Nizam
- « Schiffer broke a bottle on Morgan's head,
And I'm stepping on the devil's tail
Across the stripes of a full moon's head
And through the bars of a Cuban jail »*
Jockey Full of Bourbon - Tom Waits
Ses chaines grinçaient contre la rouille roussâtre qui mordait sa geôle. Le fer grattait le fer, la complainte qui s'en échappait était un sifflement cru et strident. Les bracelets d'acier serraient ses poignets moites comme deux bouches de forge dures et froides, mais l'homme d'armes n'avait rien fait pour s'en délivrer. Il les connaissait, ces mâchoires lourdes et sans crocs qui engourdissaient vitement les bras maigres, il savait que le temps les rongeait plus sûrement que ses gestes las contre les tiges de métal. Le mercenaire avait flanqué sa carne contre les barreaux, sa trogne abîmée était tournée vers le couloir des gardes et les autres bestioles du clan. Les torches brillaient, mais elles ne léchaient que la saleté des pierres, incapables de chasser toute la noirceur de l'antre. Tous étaient dans leur cage miséreuse comme des trophées, car qu'était-il plus glorieux pour un procureur que de museler toutes les gueules du Cerbère ?

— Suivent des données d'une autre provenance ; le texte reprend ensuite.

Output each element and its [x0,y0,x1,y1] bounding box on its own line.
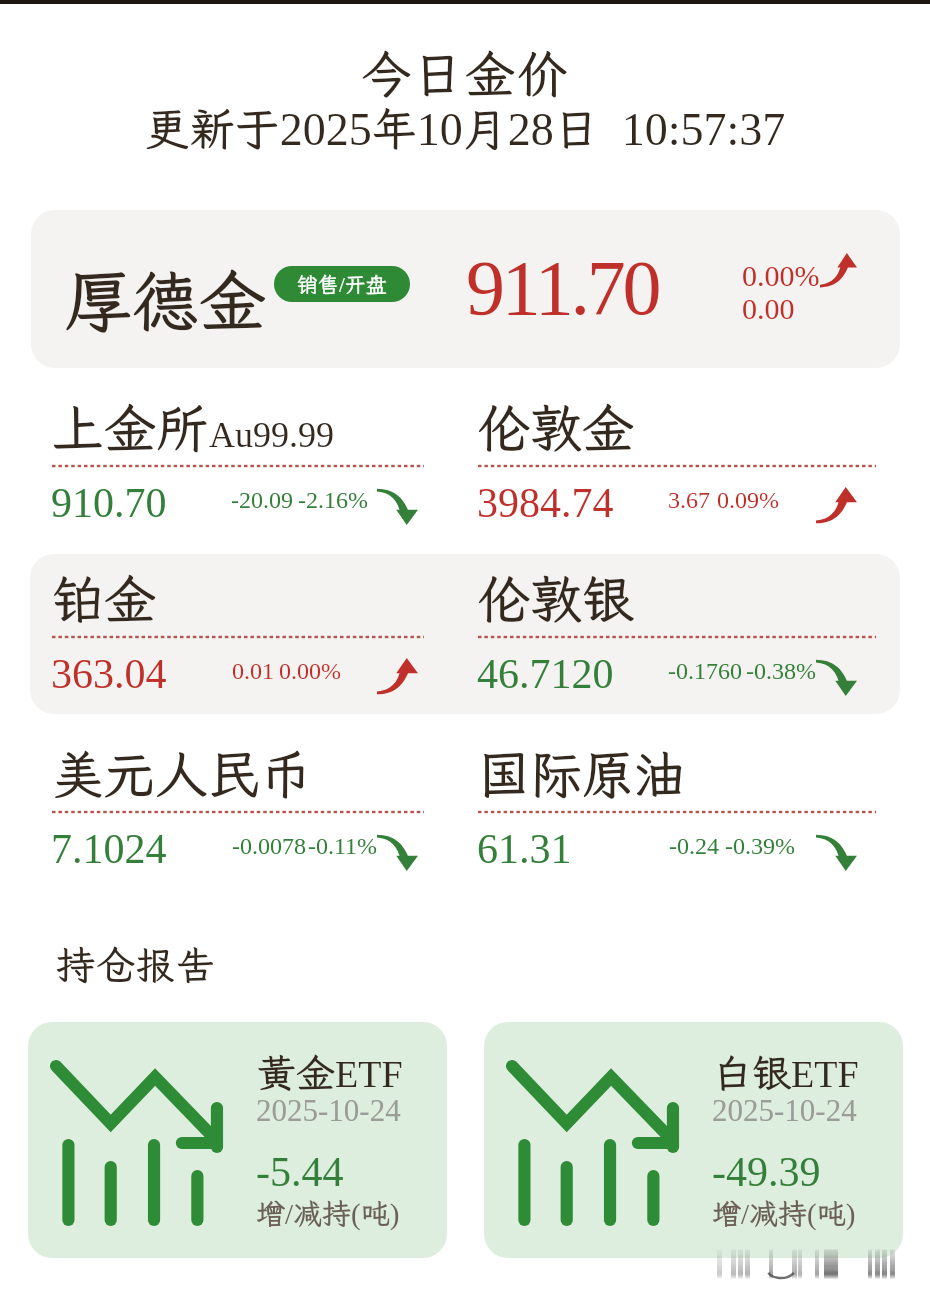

Les menaces à leur arrivée, dignes d'un verbiage de théâtre, n'avaient causé aucun tremblement de babines, le procureur avait les coupables, si fait, mais guère d'aveux. Il n'était pas le premier dont la verve rompait les oreilles de l'homme d'armes, toutes ses bavasseries était poudre aux yeux, comme un tour de manche connu des saltimbanques pour abuser lil des simples gens. Fallait-il un esprit tors pour trouver une couronne d'aubépine et la lancer, la voix lourde d'un dédain sentencieux, devant la troupe de mercenaires.
Du bruit perça le silence du cachot, le cri vif réveilla l'intérêt de l'angevin pour l'allée des geôliers. Sa trogne se fendit d'un rictus lorsqu'il comprit l'acte de la Sainte, geste vain, mais sanglant. L'ego Corleone était sauf, la peau de l'Hermine l'était moins.

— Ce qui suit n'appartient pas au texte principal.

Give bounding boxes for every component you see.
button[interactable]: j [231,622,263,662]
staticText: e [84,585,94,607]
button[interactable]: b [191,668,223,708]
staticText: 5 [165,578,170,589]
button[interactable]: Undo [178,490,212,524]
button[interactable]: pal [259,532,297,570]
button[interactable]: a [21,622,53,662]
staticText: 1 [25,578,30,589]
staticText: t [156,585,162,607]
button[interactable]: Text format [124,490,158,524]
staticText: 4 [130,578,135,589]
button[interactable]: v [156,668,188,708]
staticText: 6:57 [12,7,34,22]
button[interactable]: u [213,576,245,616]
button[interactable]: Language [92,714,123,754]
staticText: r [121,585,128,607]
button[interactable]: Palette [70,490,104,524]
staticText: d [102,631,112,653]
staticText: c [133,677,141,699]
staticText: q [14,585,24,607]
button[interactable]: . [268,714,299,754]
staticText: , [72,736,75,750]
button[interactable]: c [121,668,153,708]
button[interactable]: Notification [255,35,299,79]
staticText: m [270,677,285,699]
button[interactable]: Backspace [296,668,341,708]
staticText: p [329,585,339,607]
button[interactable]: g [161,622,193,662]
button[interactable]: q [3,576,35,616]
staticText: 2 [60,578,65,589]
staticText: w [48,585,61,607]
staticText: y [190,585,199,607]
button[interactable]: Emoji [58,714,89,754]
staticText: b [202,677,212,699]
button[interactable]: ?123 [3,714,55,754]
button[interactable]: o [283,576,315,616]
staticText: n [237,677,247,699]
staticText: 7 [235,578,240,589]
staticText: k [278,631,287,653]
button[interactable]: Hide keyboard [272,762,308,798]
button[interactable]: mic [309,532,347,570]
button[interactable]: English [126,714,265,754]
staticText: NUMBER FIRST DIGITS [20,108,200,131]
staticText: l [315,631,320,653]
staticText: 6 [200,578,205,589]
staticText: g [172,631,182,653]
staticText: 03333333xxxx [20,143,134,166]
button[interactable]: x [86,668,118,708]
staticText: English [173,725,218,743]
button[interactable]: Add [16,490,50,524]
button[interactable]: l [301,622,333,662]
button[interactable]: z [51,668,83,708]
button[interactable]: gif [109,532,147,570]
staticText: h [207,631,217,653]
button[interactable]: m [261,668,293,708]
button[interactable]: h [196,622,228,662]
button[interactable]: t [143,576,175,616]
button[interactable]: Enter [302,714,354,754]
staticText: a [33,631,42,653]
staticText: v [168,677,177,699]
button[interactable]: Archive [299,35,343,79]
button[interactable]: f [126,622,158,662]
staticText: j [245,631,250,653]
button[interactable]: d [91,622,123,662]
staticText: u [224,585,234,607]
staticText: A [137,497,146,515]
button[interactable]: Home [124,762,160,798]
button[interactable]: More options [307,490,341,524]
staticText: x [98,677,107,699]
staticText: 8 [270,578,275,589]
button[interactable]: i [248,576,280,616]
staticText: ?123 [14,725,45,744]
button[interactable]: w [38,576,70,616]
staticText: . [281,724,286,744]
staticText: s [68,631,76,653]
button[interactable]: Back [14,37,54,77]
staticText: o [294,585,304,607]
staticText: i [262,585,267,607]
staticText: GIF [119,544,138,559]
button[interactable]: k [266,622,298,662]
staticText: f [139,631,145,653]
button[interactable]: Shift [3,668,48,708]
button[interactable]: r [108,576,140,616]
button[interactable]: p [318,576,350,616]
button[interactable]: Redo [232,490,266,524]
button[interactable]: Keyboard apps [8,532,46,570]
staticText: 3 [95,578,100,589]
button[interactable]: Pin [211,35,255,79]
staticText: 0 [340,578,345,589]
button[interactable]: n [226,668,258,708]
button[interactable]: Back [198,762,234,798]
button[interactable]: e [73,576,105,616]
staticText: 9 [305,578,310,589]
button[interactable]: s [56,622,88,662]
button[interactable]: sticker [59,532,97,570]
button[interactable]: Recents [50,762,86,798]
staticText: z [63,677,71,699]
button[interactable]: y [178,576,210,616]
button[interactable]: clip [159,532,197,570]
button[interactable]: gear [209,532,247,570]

« - Par l'Déos, vot' soeur est r'venue plus couillue qu'avant. »
Il posa alors ses prunelles sur l'épouse et le Tatoué assis contre l'un des murs frustes. Nizam arrêta son regard au frère de l'italienne.
« - Tu f'rais bien d'lui claquer l'museau, rouquine, il r'garde l'vide depuis qu'on nous a fichu là. »
La souillure et l'obscurité donnaient aux geôles l'art de briser les esprits affaiblis, mais le mercenaire ne jugeait pas le clan de cette faiblesse-là, du moins, en était-il encore convaincu.
Balafré se tourna à nouveau vers le couloir, le foutoir de la Sainte avait laissé place à des causeries entre les affidés. Le plan d'évasion de sa Grande Mauvaiseté et du marmot parvint à ses oreilles, ce qui lui arracha du gosier un rire railleur.
« - La rousse est 'vec moi, gamin. Puis, tu f'rais mieux d'rappeler ton rat, il s'ra plus intéressé par l'pain des gardes qu'par des pauv' clés. »
L'homme empoigna les barreaux et se pencha du mieux qu'il le pouvait afin de distinguer la présence des geôliers. Le procureur les flattait en les entourant d'autant d'hommes armés, mais le Balafré avait dû rapidement écarter la possibilité de se tirer du trou pourri dans lequel ils gisaient. L'ennui leur serrerait plus durement la gorge que la pogne des gardes.
De gorge, celle du blond était sèche. Il avait perdu l'espoir de négocier sa gnôle avec des nigauds du Danois depuis que la Sainte avait saigné l'un des leurs. Sans picole, la nervosité de l'angevin montait, et ses chaînes reprirent leur grincement. User le fer était inutile, mais user les oreilles des geôliers et celles du Seurn, ah ! La chose lui paraissait accessible. Nizam se mit longtemps à fredonner un air répétitif, de ceux ordinaires, mais ô combien entêtants, des paillardes de rustauds. Lorsqu'il jugea bonne la rengaine, il y ajouta des paroles avec une voix narquoise à l'encontre des gardes.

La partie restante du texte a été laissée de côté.